San Diego, CA
San Diego region’s gun violence prevention efforts getting $4.2 million boost
The San Diego region just got a $4.2 million boost to expand gun violence prevention efforts through court orders designed to quickly get guns out of the hands of people who pose a threat.
The money from two state grants will go to outreach and education about civil court orders, including gun violence restraining orders, that require people who are alleged to be dangerous to turn over their firearms. The funding will also be used to create a task force to enforce those court orders.
San Diego is the most active user of gun violence restraining orders in the state. At a news conference Tuesday at the San Diego Police Department downtown, Attorney General Rob Bonta said the city has “truly been a model for how to use evidence-based, data-driven solutions that work that prevent firearm violence from happening in the first place.”
“It’s also been an exemplary policy and approach that others can learn from,” Bonta said.
Gun violence restraining orders, or GVROs, are judge-approved civil court orders intended for crisis intervention. They require a person to surrender or sell their firearms and bar the person from having guns or ammunition for the duration of the order, which can last up to five years.
Supporters of such orders hail them as a vital public safety measure to intervene in dangerous behavior. Critics disparage them as overreach and an affront to the Second Amendment.
City Attorney Mara Elliott has championed gun violence restraining orders, and her office said Tuesday it has obtained more of them than any other city in the nation. Law enforcement working with the San Diego City Attorney’s Office have seized more than 3,700 guns using the orders.
Elliott said the grant money “will lead to one of the most significant expansions of gun violence prevention work in California” since the state law creating them was passed, prompted by the 2014 mass shooting near UC Santa Barbara that killed six people.
Of the new funding coming to the region, $2 million from the state’s Judicial Council will go toward a new Firearms Relinquishment Task Force to enforce court orders intended to disarm people alleged to pose a threat. The task force met for the first time last week.
The remaining $2.2 million, from the California Department of Justice, will go toward law enforcement training and public education about gun violence restraining orders and other court orders designed to separate a person from firearms. That money will go to the San Diego City Attorney’s Office.
Tuesday’s announcement of increased funding comes little more than six weeks after the U.S. Supreme Court upheld the constitutionality of removing firearms from certain dangerous people such as domestic violence suspects, the City Attorney’s Office noted in a news release. It added that California is “doubling down” on using court orders to disarm people who pose a threat.
The state’s gun violence restraining order law went into effect in 2016. From then to the end of last year, two California counties account for 44 percent of all such orders — Santa Clara and San Diego, according to a report that Bonta’s Office of Gun Violence Protection issued in June.

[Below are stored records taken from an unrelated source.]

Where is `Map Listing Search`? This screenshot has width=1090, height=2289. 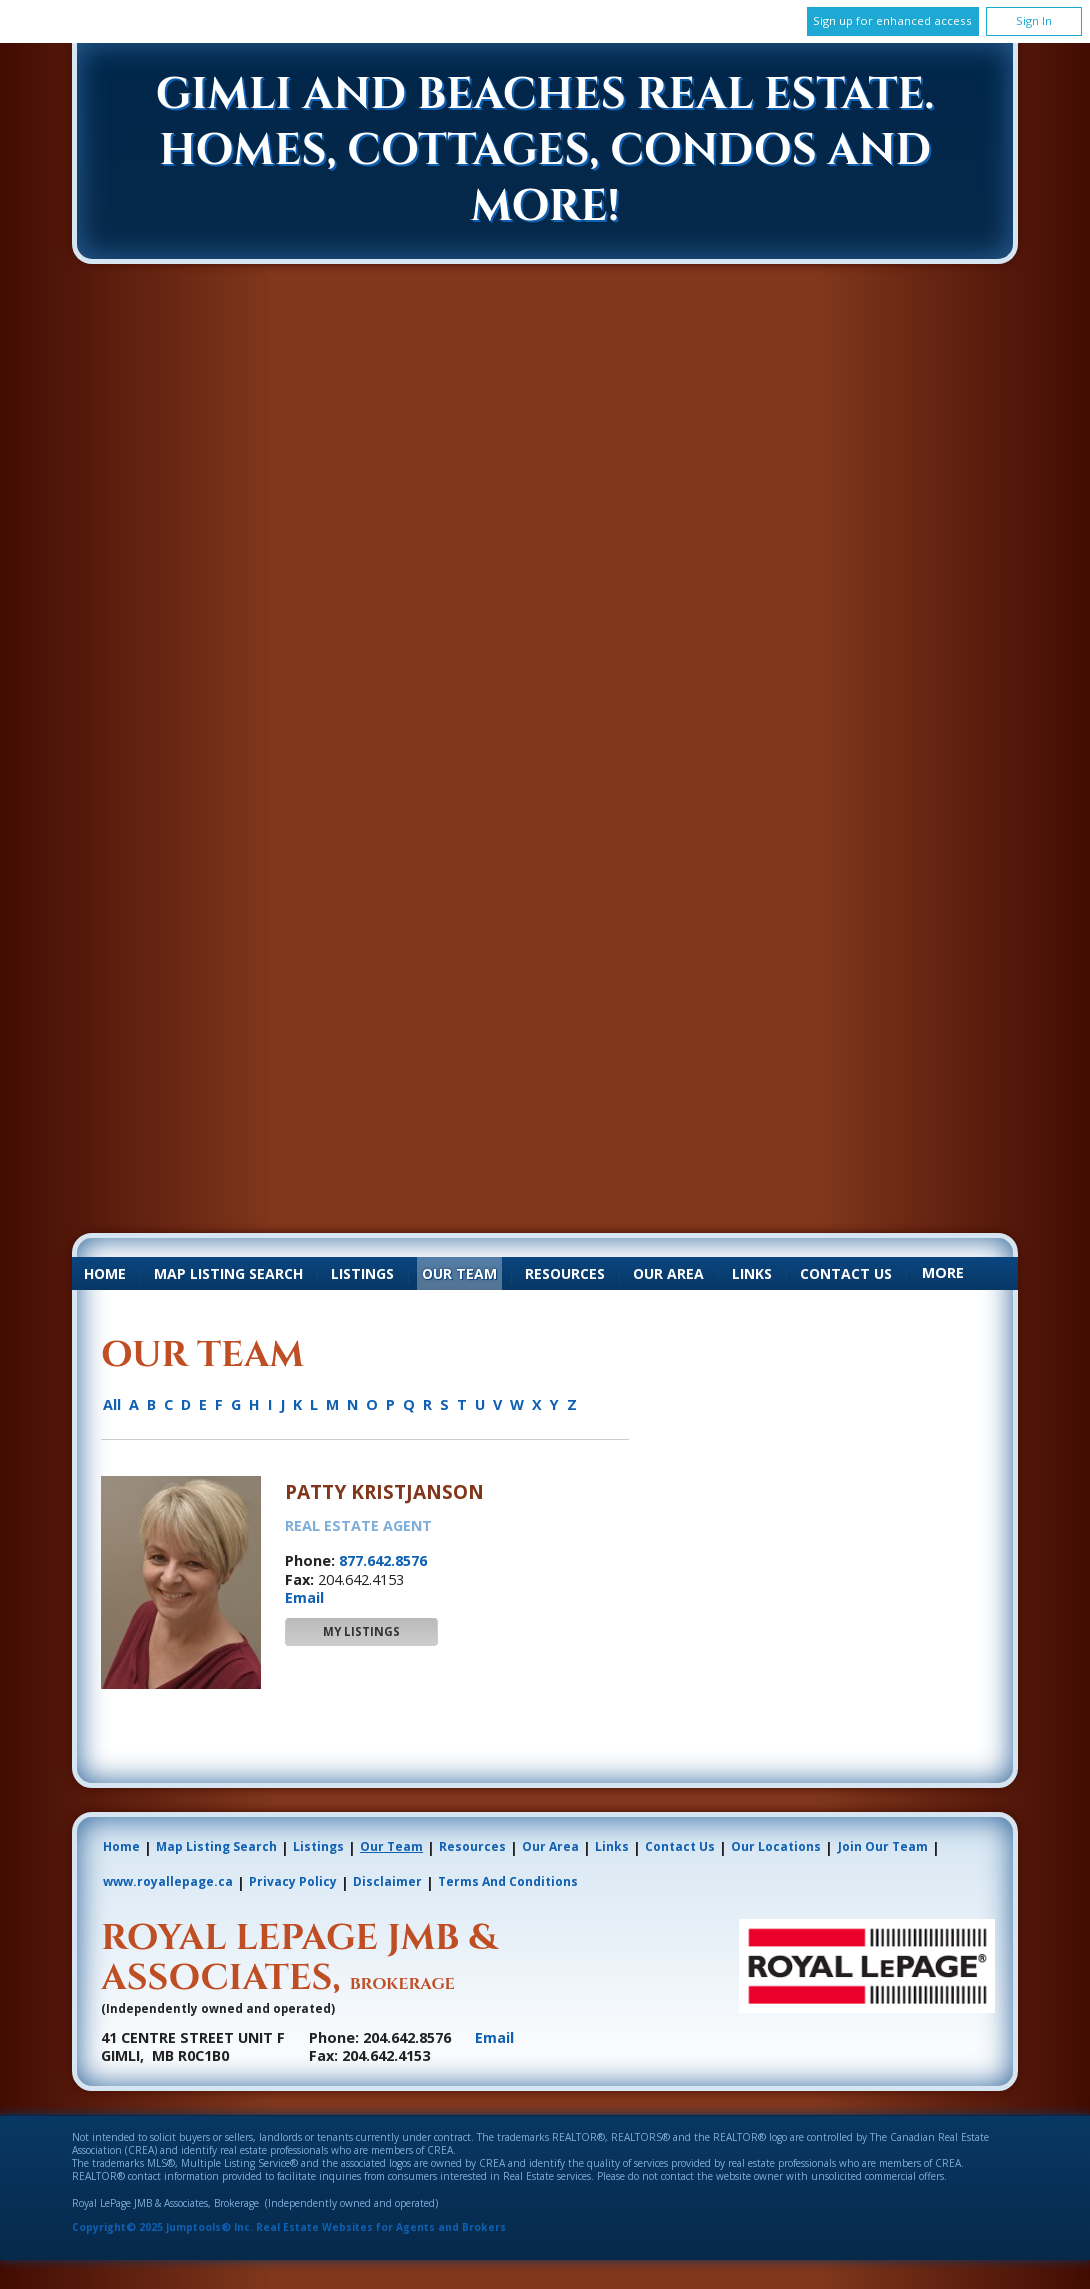 Map Listing Search is located at coordinates (228, 1273).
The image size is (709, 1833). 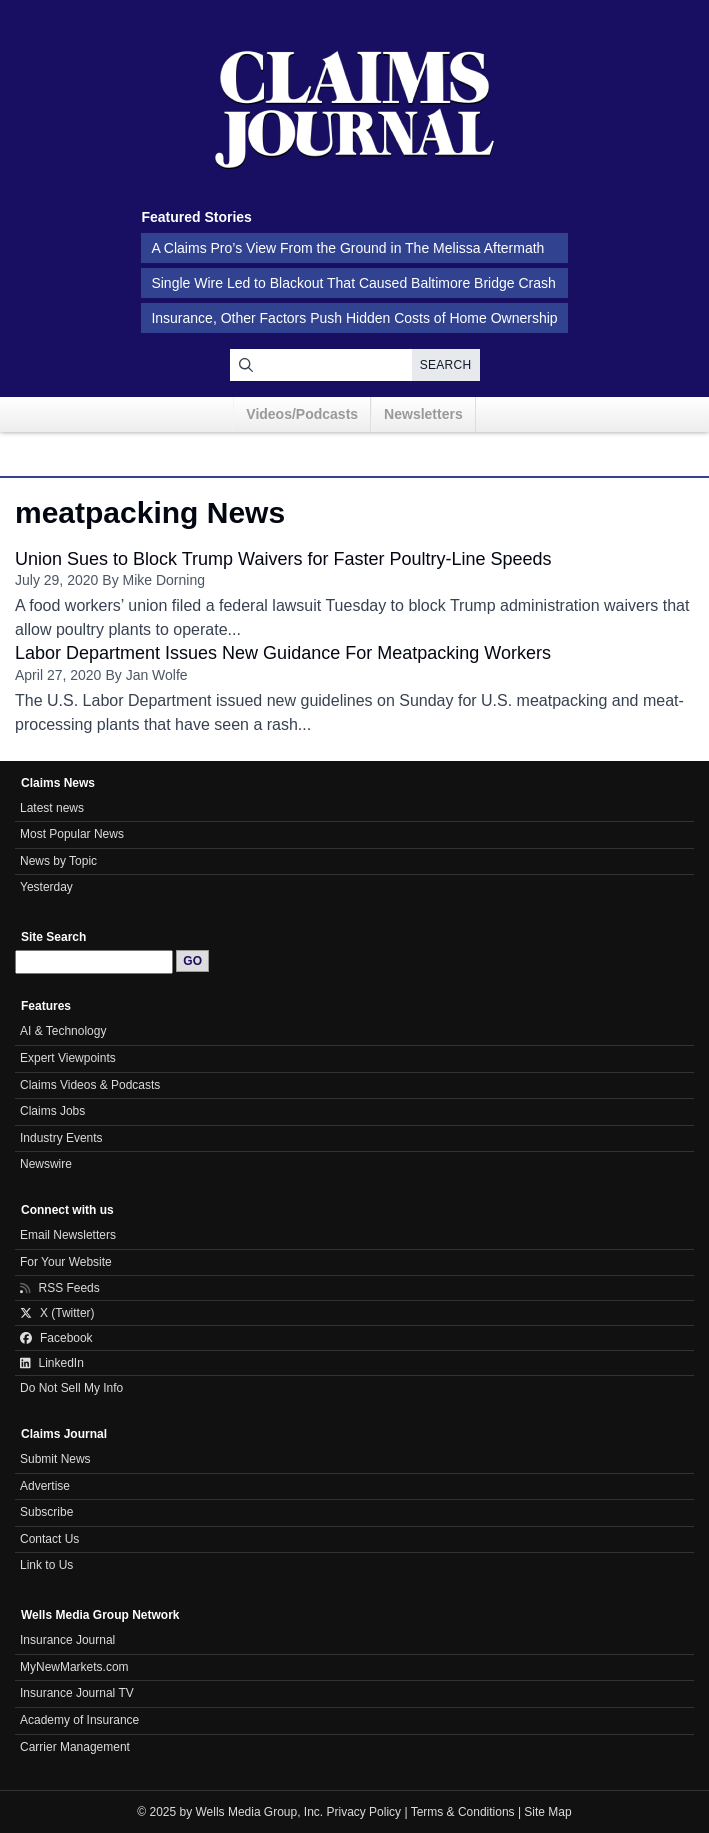 What do you see at coordinates (56, 1338) in the screenshot?
I see `Facebook` at bounding box center [56, 1338]. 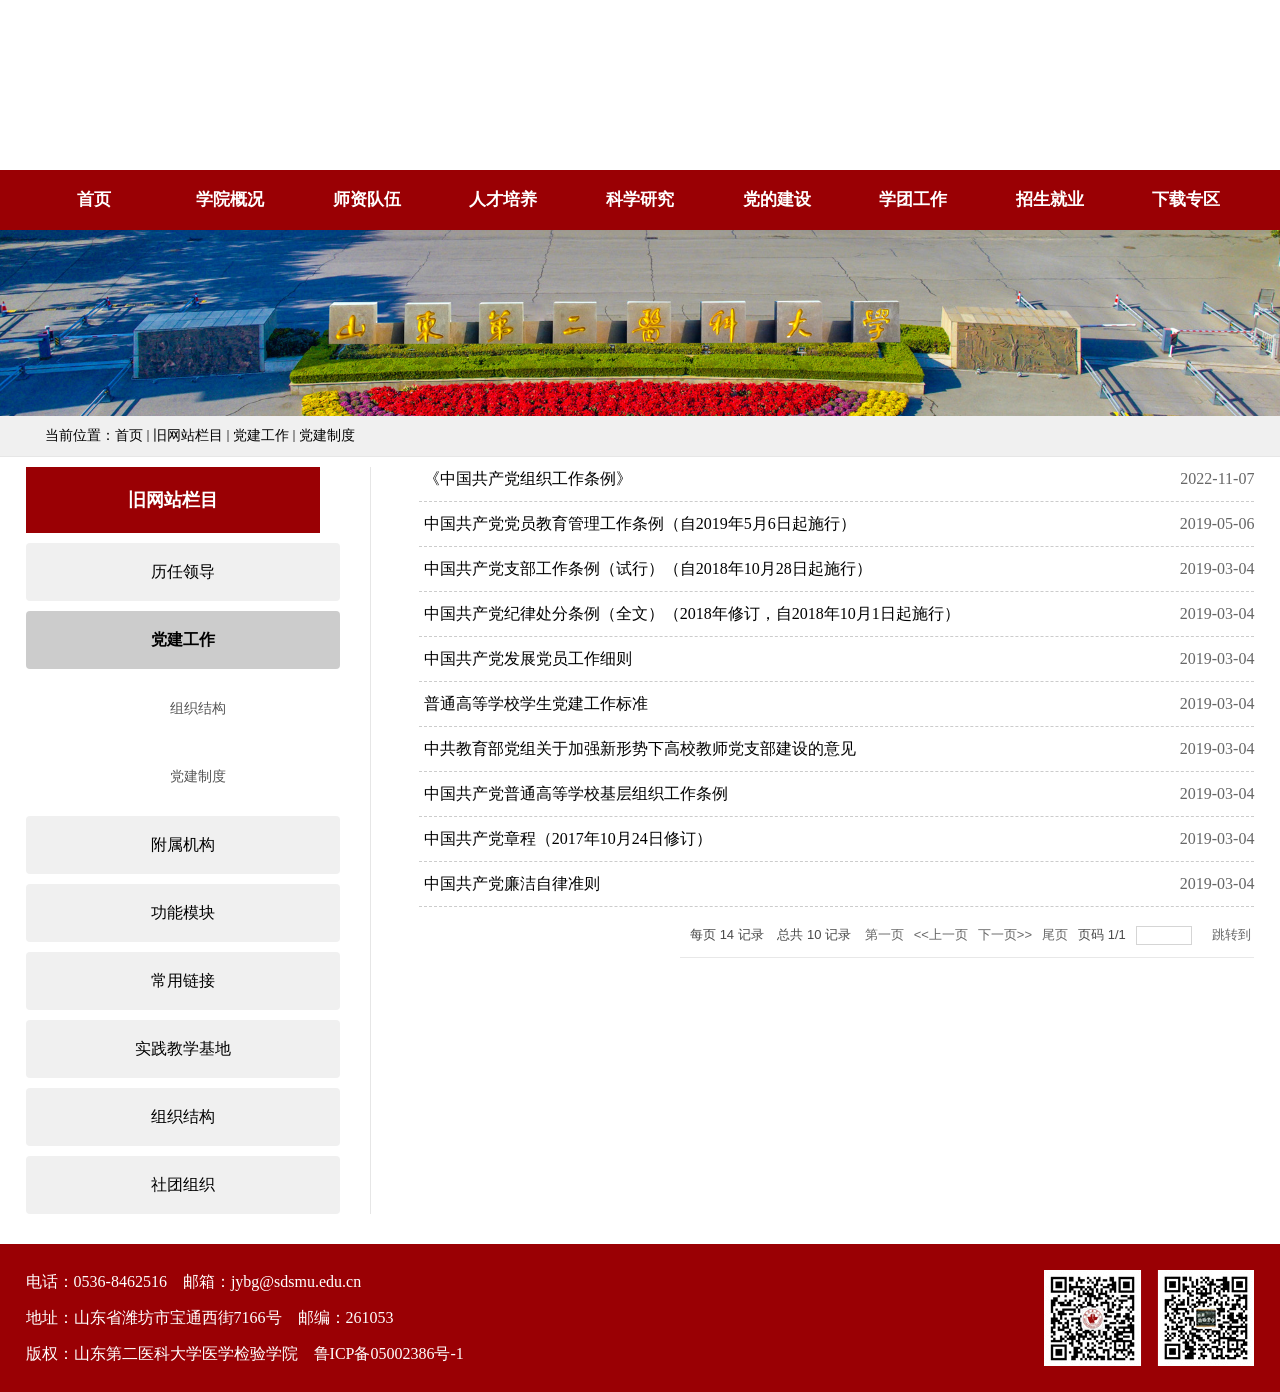  Describe the element at coordinates (640, 523) in the screenshot. I see `中国共产党党员教育管理工作条例（自2019年5月6日起施行）` at that location.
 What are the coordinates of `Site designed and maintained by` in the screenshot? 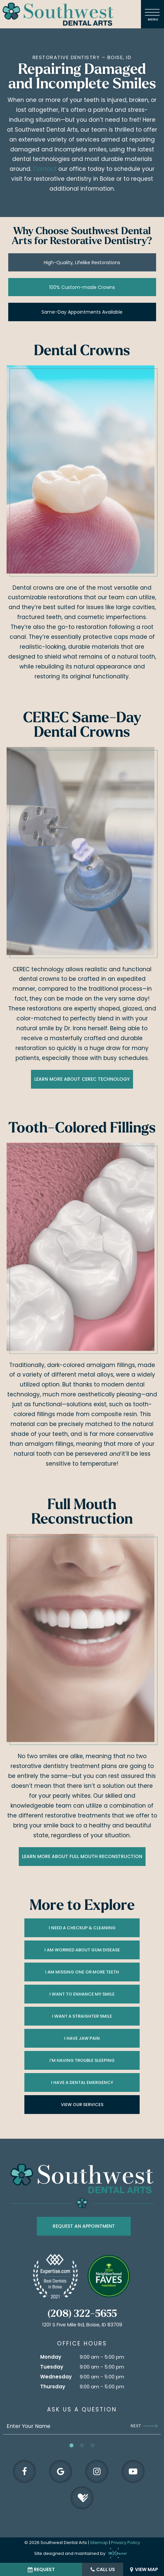 It's located at (78, 2553).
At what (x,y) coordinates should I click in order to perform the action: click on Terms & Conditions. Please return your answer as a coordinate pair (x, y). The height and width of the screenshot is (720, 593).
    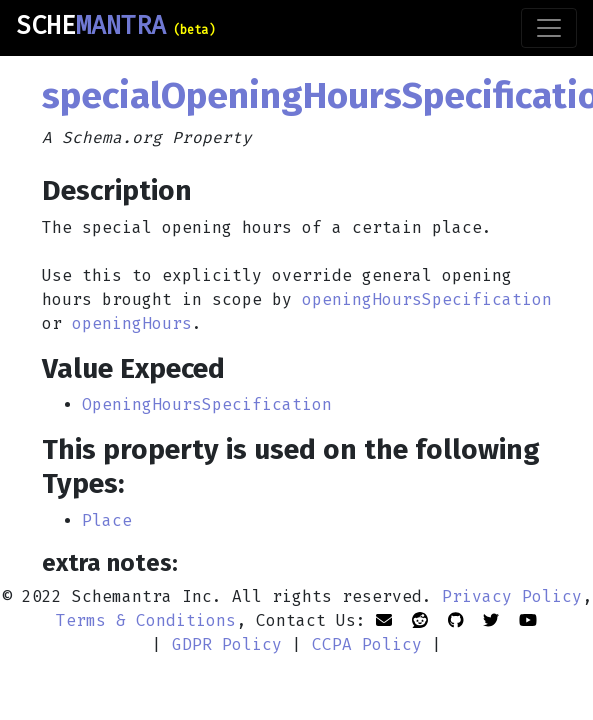     Looking at the image, I should click on (146, 620).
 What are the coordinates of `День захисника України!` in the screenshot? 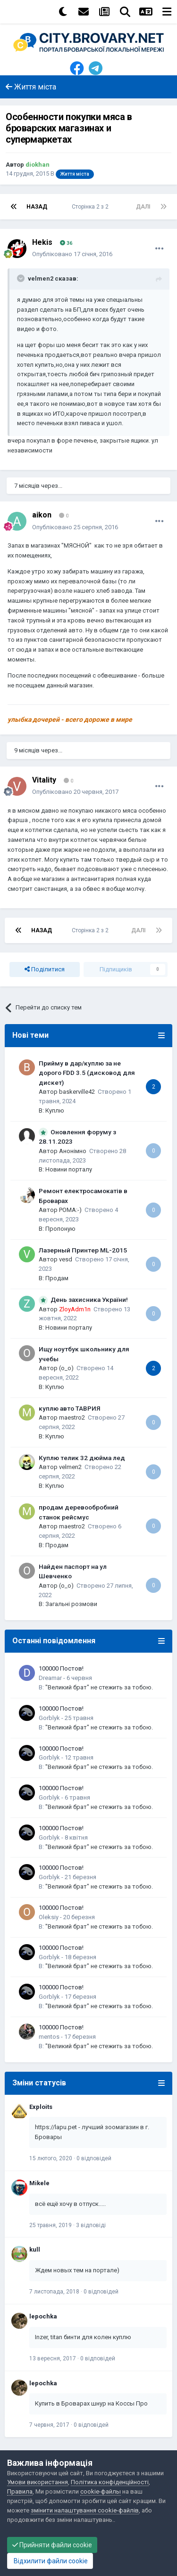 It's located at (89, 1299). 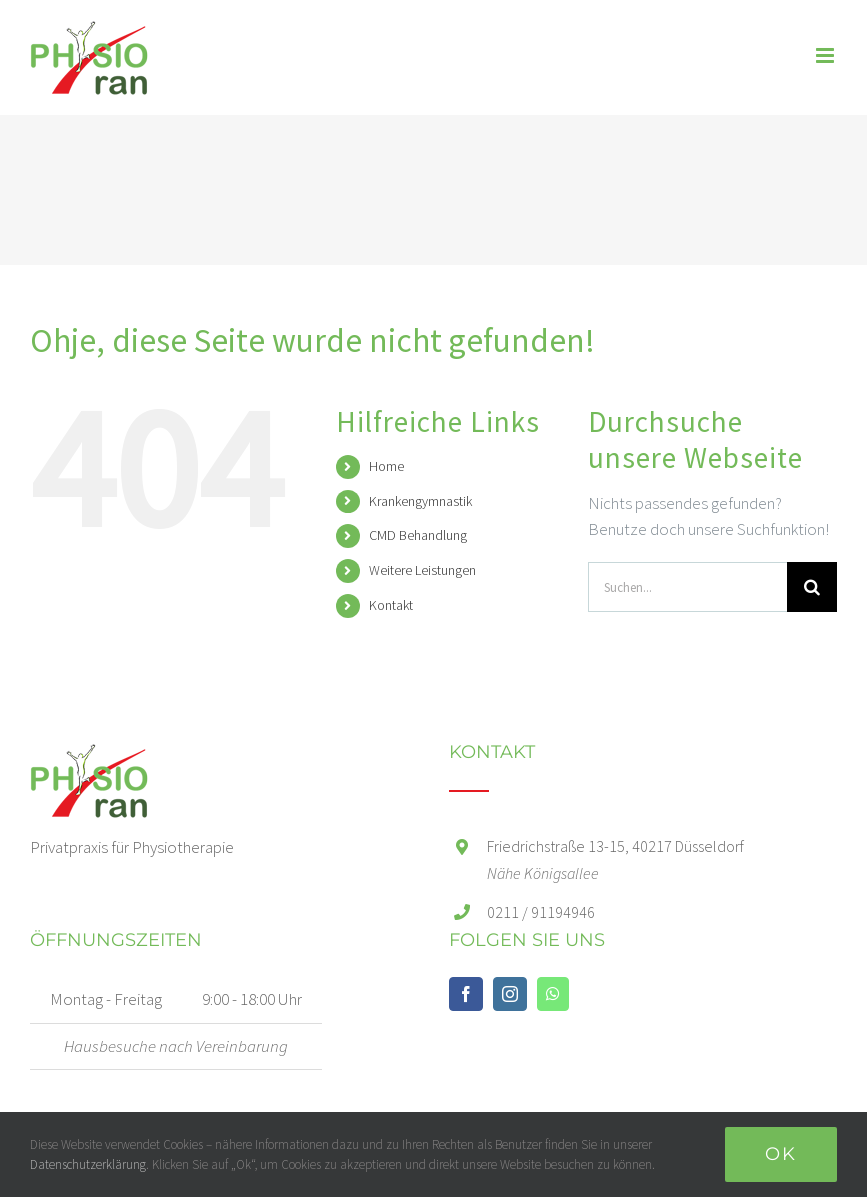 The image size is (867, 1197). I want to click on [Facebook], so click(466, 994).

San Diego County also had “by far the highest number” of gun violence restraining orders made into “permanent” orders, which can last up to five years, during that same eight-year stretch, the report stated — 35 percent of all the long-term orders in California were issued in San Diego.
Gun violence restraining orders are often obtained very quickly after an incident or threat. They start as temporary 21-day orders, followed by a court hearing for a judge to consider extending them.
Many of those do not turn into long-term orders, and it’s not uncommon for the temporary order to be dissolved. Sometimes deals are struck to handle cases through less restrictive means, and people can get their weapons back sooner.
California has nine types of court orders that can remove guns from people, including in cases alleging domestic violence, workplace violence or civil harassment. The report from Bonta’s office states that gun violence restraining orders accounted for 1 percent of the orders issued with firearm provisions in 2023.